Delete Crawler ones again create Crawler(only one csv file should be not more available in s3 and run the crawler)
important note
one CSV file run it we can view the records in Athena.
I was indeed providing the S3 folder path instead of the filename and still couldn't get Athena to return any records ("Zero records returned", "Data scanned: 0KB").
Turns out the problem was that the input files (my rotated log files automatically uploaded to S3 from Elastic Beanstalk) start with underscore (_), e.g. _var_log_nginx_rotated_access.log1534237261.gz! Apparently that's not allowed.
The structure of the s3 bucket / folder is very important :
s3://<bucketname>/<data-folder>/
/<type-1-[CSVs|Parquets etc]>/<files.[csv or parquet]>
/<type-2-[CSVs|Parquets etc]>/<files.[csv or parquet]>
...
/<type-N-[CSVs|Parquets etc]>/<files.[csv or parquet]>
and specify in the "include path" of the Glue Crawler:
s3://<bucketname e.g my-s3-bucket-ewhbfhvf>/<data-folder e.g data>
Solution: Select path of folder even if within folder you have many files. This will generate one table and data will be displayed.
So in many such cases using EXCLUDE PATTERN in Glue Crawler helps me.
This is sure that instead of directly pointing the crawler to the file, we should point it to the directory and even by doing so when we do not get any records, Exclude Pattern comes to rescue.

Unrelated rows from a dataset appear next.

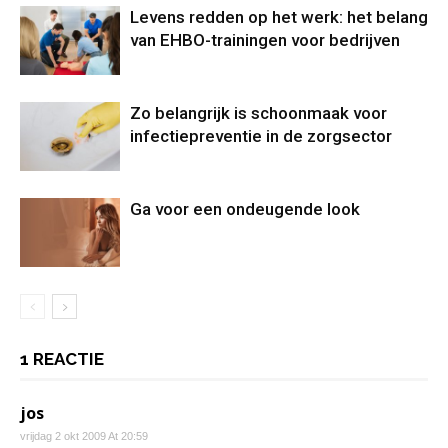
Levens redden op het werk: het belang
van EHBO-trainingen voor bedrijven
Zo belangrijk is schoonmaak voor
infectiepreventie in de zorgsector
Ga voor een ondeugende look
1 REACTIE
jos
vrijdag 2 okt 2009 At 20:59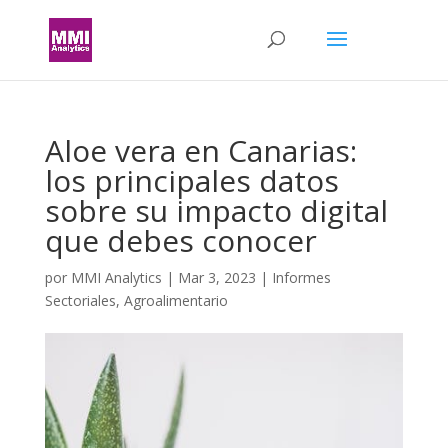
Aloe vera en Canarias:
los principales datos
sobre su impacto digital
que debes conocer
por
MMI Analytics
|
Mar 3, 2023
|
Informes
Sectoriales
,
Agroalimentario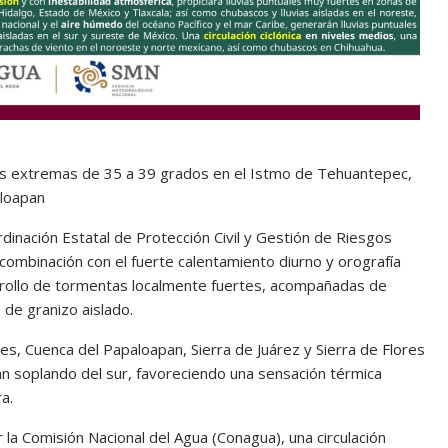
as extremas de 35 a 39 grados en el Istmo de Tehuantepec,
aloapan
inación Estatal de Protección Civil y Gestión de Riesgos
combinación con el fuerte calentamiento diurno y orografía
rrollo de tormentas localmente fuertes, acompañadas de
 de granizo aislado.
les, Cuenca del Papaloapan, Sierra de Juárez y Sierra de Flores
n soplando del sur, favoreciendo una sensación térmica
a.
la Comisión Nacional del Agua (Conagua), una circulación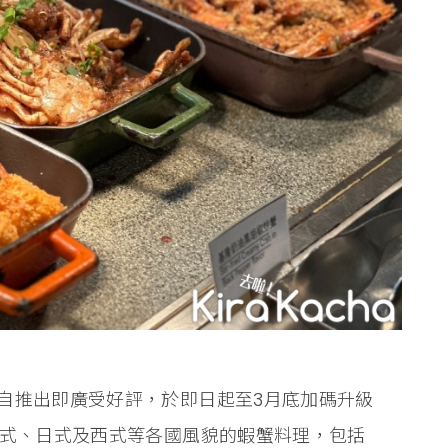
自推出即廣受好評，於即日起至3月底加碼升級
台式、日式及西式等各國風貌的蝦蟹料理，包括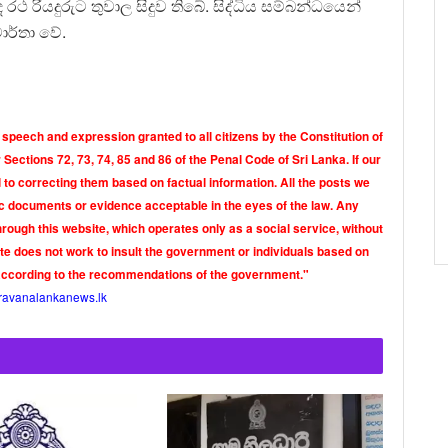
රථ රියදුරුට තුවාල සිදුව තිබේ. සිද්ධිය සම්බන්ධයෙන්
වාර්තා වේ.
 speech and expression granted to all citizens by the Constitution of
Sections 72, 73, 74, 85 and 86 of the Penal Code of Sri Lanka. If our
o correcting them based on factual information. All the posts we
tic documents or evidence acceptable in the eyes of the law. Any
rough this website, which operates only as a social service, without
ite does not work to insult the government or individuals based on
according to the recommendations of the government."
ravanalankanews.lk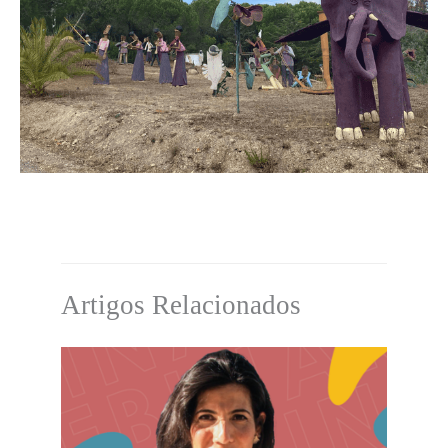
Artigos Relacionados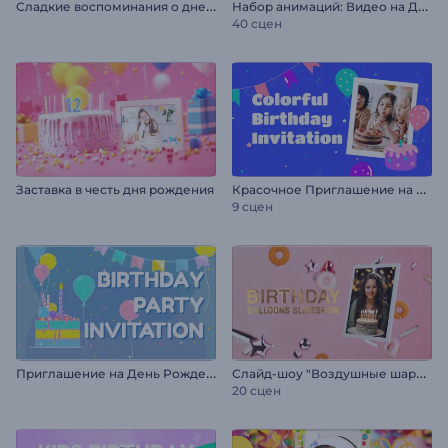
С
ладкие воспоминания о дне рождения
Н
абор анимаций: Видео на День Рождения
40 сцен
К
расочное Приглашение на День Рождения
Заставка в честь дня рождения
9 сцен
П
риглашение на День Рождения
С
лайд-шоу "Воздушные шары на день рождения"
20 сцен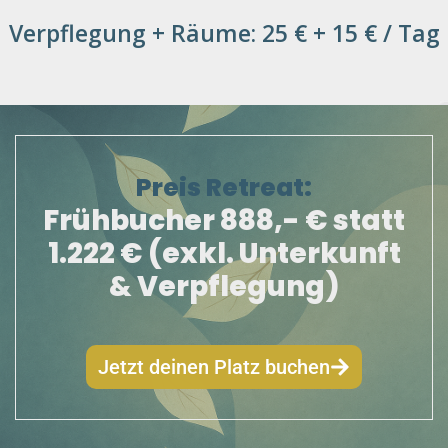
Verpflegung + Räume: 25 € + 15 € / Tag
Preis Retreat:
Frühbucher 888,- € statt
1.222 € (exkl. Unterkunft
& Verpflegung)
Jetzt deinen Platz buchen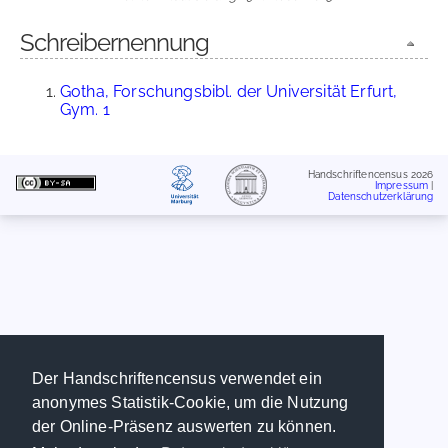
Schreibernennung
Gotha, Forschungsbibl. der Universität Erfurt,
Gym. 1
Handschriftencensus 2026
Impressum
|
Datenschutzerklärung
Der Handschriftencensus verwendet ein
anonymes Statistik-Cookie, um die Nutzung
der Online-Präsenz auswerten zu können.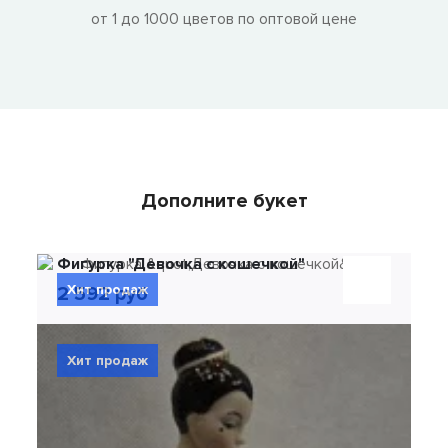
от 1 до 1000 цветов по оптовой цене
Дополните букет
Фигурка "Девочка с кошечкой"
Хит продаж
2 592 руб
Хит продаж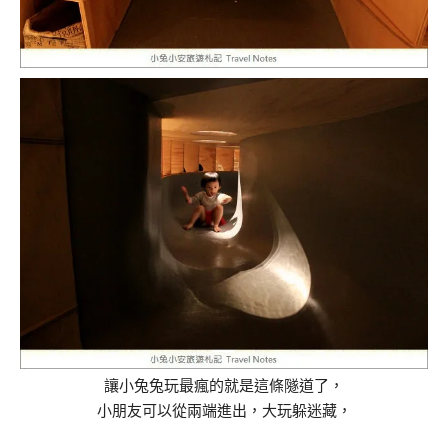
讓小兔兔玩最瘋的就是這條隧道了，
小朋友可以從兩端進出，大玩躲迷藏，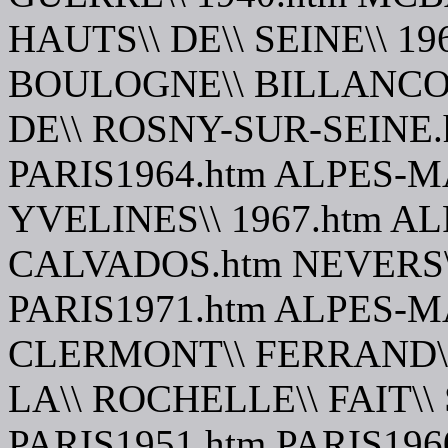
HAUTS\\ DE\\ SEINE\\ 19
BOULOGNE\\ BILLANCOU
DE\\ ROSNY-SUR-SEINE.
PARIS1964.htm ALPES-M
YVELINES\\ 1967.htm AL
CALVADOS.htm NEVERS\\
PARIS1971.htm ALPES-M
CLERMONT\\ FERRAND\\ 
LA\\ ROCHELLE\\ FAIT\\
PARIS1951.htm PARIS19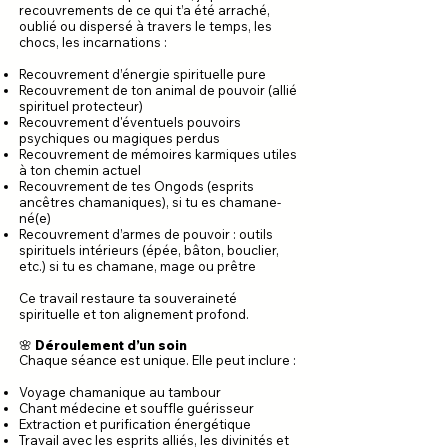
recouvrements de ce qui t’a été arraché,
oublié ou dispersé à travers le temps, les
chocs, les incarnations :
Recouvrement d’énergie spirituelle pure
Recouvrement de ton animal de pouvoir (allié
spirituel protecteur)
Recouvrement d'éventuels pouvoirs
psychiques ou magiques perdus
Recouvrement de mémoires karmiques utiles
à ton chemin actuel
Recouvrement de tes Ongods (esprits
ancêtres chamaniques), si tu es chamane-
né(e)
Recouvrement d’armes de pouvoir : outils
spirituels intérieurs (épée, bâton, bouclier,
etc.) si tu es chamane, mage ou prêtre
Ce travail restaure ta souveraineté
spirituelle et ton alignement profond.
🌸 Déroulement d’un soin
Chaque séance est unique. Elle peut inclure :
Voyage chamanique au tambour
Chant médecine et souffle guérisseur
Extraction et purification énergétique
Travail avec les esprits alliés, les divinités et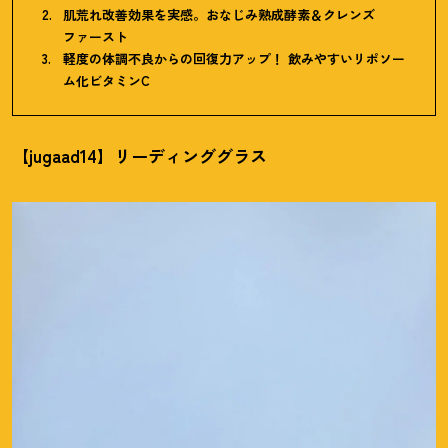
肌荒れ改善効果を実感。おなじみ熟成酵素＆クレンズ
ファースト
軽度の体調不良からの回復力アップ
！
飲みやすいリポソー
ム化ビタミンC
【jugaad14】リーディンググラス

You will have to devise some pattern by which only the file which u want gets crawled and rest are excluded. (suggesting to do this instead of creating different directories for each file and most of the times in production bucket, doing such changes is not feasible )

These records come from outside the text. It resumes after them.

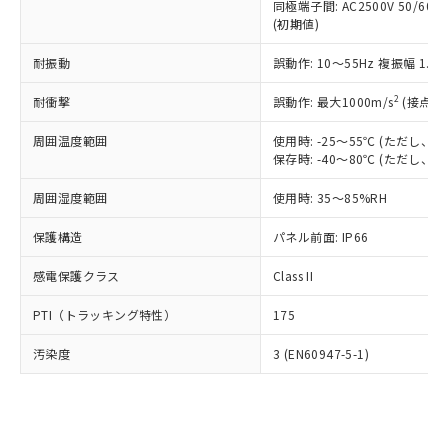
類(PBB) 1000ppm以下、ポリ臭化ジフェニルエーテル類
同極端子間: AC2500V 50/60
Cr(Ⅵ)(六価クロム) : 1000ppm、 PBBs(ポリ臭化ビフェ
とります。
了承ください。
(PBDE) 1000ppm以下、フタル酸ビス(2-エチルヘキシ
○
一定数以上の在庫あり
ニル類) : 1000ppm、 PBDEs(ポリ臭化ジフェニルエーテ
(初期値)
当社は規制貨物を破棄する場合は、完
ル) (DEHP)(別名：DOP) 1000ppm以下、フタル酸ブチ
正式な納期状況および標準価格はお客
ル類) : 1000ppm、
ルベンジル（BBP） 1000ppm以下、フタル酸ジブチル
全に破砕するなど、違法に輸出されな
DBP(フタル酸ジブチル) : 1000ppm、 DIBP(フタル酸ジ
様のお取引先、またはお客様担当のオ
耐振動
誤動作: 10～55Hz 複振幅 1.
（DBP） 1000ppm以下、フタル酸ジイソブチル
イソブチル) : 1000ppm、 BBP(フタル酸ブチルベンジ
△
一定数には満たないが在庫あり
いよう必要な手段を講じます。
ムロン制御機器販売店・当社販売員に
(DIBP) 1000ppm以下
ル) : 1000ppm、
当社は貴社製品を、核兵器、ミサイ
但し、RoHS指令で産業用監視および制御機器に対する
DEHP(フタル酸ビス(2-エチルヘキシル)) : 1000ppm
ご相談ください。
2
耐衝撃
誤動作: 最大1000m/s
(接点開
適用除外項目は除く。
ル、化学兵器、生物兵器またはその他
－
在庫なし(最新の在庫状況につ
オムロン制御機器販売店や当社販売拠
フタル酸エステル類の４物質については閾値を超える意
武器並びにこれらの製造装置等に一切
いては、お客様のお取引先、ま
図的な使用がないことを確認しています。
点は「
販売ネットワーク
」をご確認
周囲温度範囲
使用時: -25～55℃ (ただし
※2 環境保護使用期限
使用いたしません。
たはお客様担当のオムロン制御
保存時: -40～80℃ (ただし
ください。
当社は、貴社製品を第三者に販売する
機器販売店・当社販売員にご確
在庫状況および標準価格結果を当社の
※2 対応予定月
「ｅ」：有害物質（10物質）のすべてが基
場合は、上記1、2および3の内容を当
周囲湿度範囲
使用時: 35～85%RH
認ください)
事前の承諾なく第三者に漏洩または開
準値以下であることを示します。
該第三者に通知します。また当社は、
示しないようお願いします。
部品在庫の切り替え状況などにより、予定
「10」：通常の使用状況下において有害物
保護構造
パネル前面: IP66
販売先および販売に係わる関係者が違
マイパーツ機能（部品リスト作成サー
空
受注生産機種、また在庫状況の
月が前後することがあります。
質が外部に漏えいし、環境に深刻な影響を
法に輸出するおそれがある場合は、取
ビス）をご利用いただくには、I-Web
白
情報を公開していない機種
感電保護クラス
Class II
及ぼさない年数を意味します。
り引きをいたしません。
メンバーズにご登録されている必要が
「－」：未確認です。当社販売部門へお問
あります。
PTI（トラッキング特性）
175
い合わせください。
お客様が当ウェブサイト上で当社にご
※3 非含有証明書ダウンロード
登録された部品リストについて、当社
汚染度
3 (EN60947-5-1)
および当社の共同利用者が、当社の製
下記の非含有証明書をダウンロードするこ
品・サービスに関するお客様との取
とができます。
合意する
キャンセル
引・商談に必要な範囲で利用すること
をご了承ください。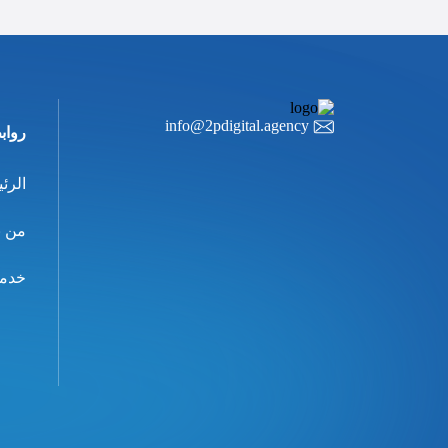
info@2pdigital.agency
رواب
الرئ
من ن
خدما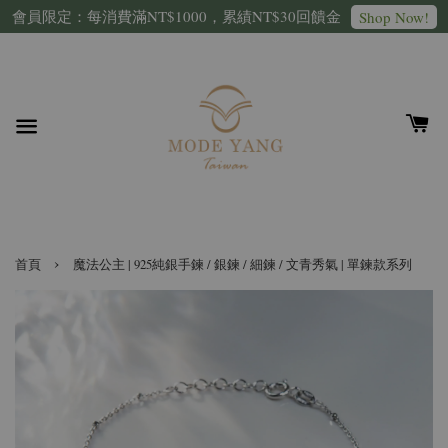
會員限定：每消費滿NT$1000，累績NT$30回饋金
Shop Now!
›
首頁
魔法公主 | 925純銀手鍊 / 銀鍊 / 細鍊 / 文青秀氣 | 單鍊款系列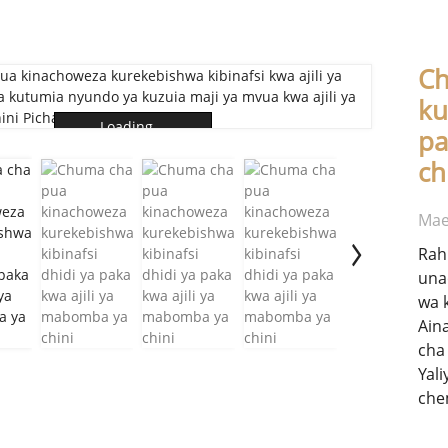
Ch
ku
Loading...
pa
ch
Mae
Rah
una
wa k
Ain
cha
Yal
che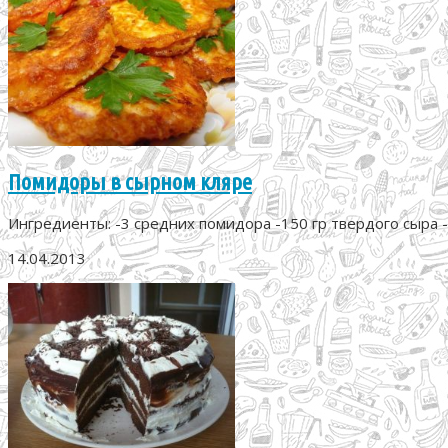
Помидоры в сырном кляре
Ингредиенты: -3 средних помидора -150 гр твердого сыра -2 я
14.04.2013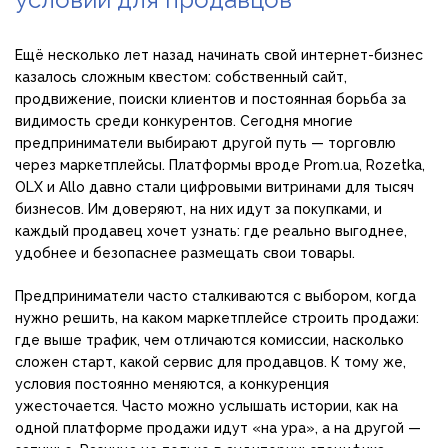
Ещё несколько лет назад начинать свой интернет-бизнес
казалось сложным квестом: собственный сайт,
продвижение, поиски клиентов и постоянная борьба за
видимость среди конкурентов. Сегодня многие
предприниматели выбирают другой путь — торговлю
через маркетплейсы. Платформы вроде Prom.ua, Rozetka,
OLX и Allo давно стали цифровыми витринами для тысяч
бизнесов. Им доверяют, на них идут за покупками, и
каждый продавец хочет узнать: где реально выгоднее,
удобнее и безопаснее размещать свои товары.
Предприниматели часто сталкиваются с выбором, когда
нужно решить, на каком маркетплейсе строить продажи:
где выше трафик, чем отличаются комиссии, насколько
сложен старт, какой сервис для продавцов. К тому же,
условия постоянно меняются, а конкуренция
ужесточается. Часто можно услышать истории, как на
одной платформе продажи идут «на ура», а на другой —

I was having data in S3 bucket ! There were multiple directories and inside each directory there were snappy parquet file and json file. The json file was causing the issue.
So i ran the crawler on the master directory that was containing many directories and in the EXCLUDE PATTERN i gave - * / *.json
And this time, it did no create any table for the json file and i was able to see the records of the table using Athena.
for reference - https://docs.aws.amazon.com/glue/latest/dg/define-crawler.html
Pointing glue crawler to the S3 folder and not the acutal file did the trick.
Here's what worked for me: I needed to move all of my CSVs into their own folders, just pointing Glue Crawler to the parent folder ('csv/' for me) was not enough.
csv/allergies.csv -> fails
csv/allergies/allergies.csv -> succeeds
Then, I just pointed AWS Glue Crawler to csv/ and everything was parsed out well.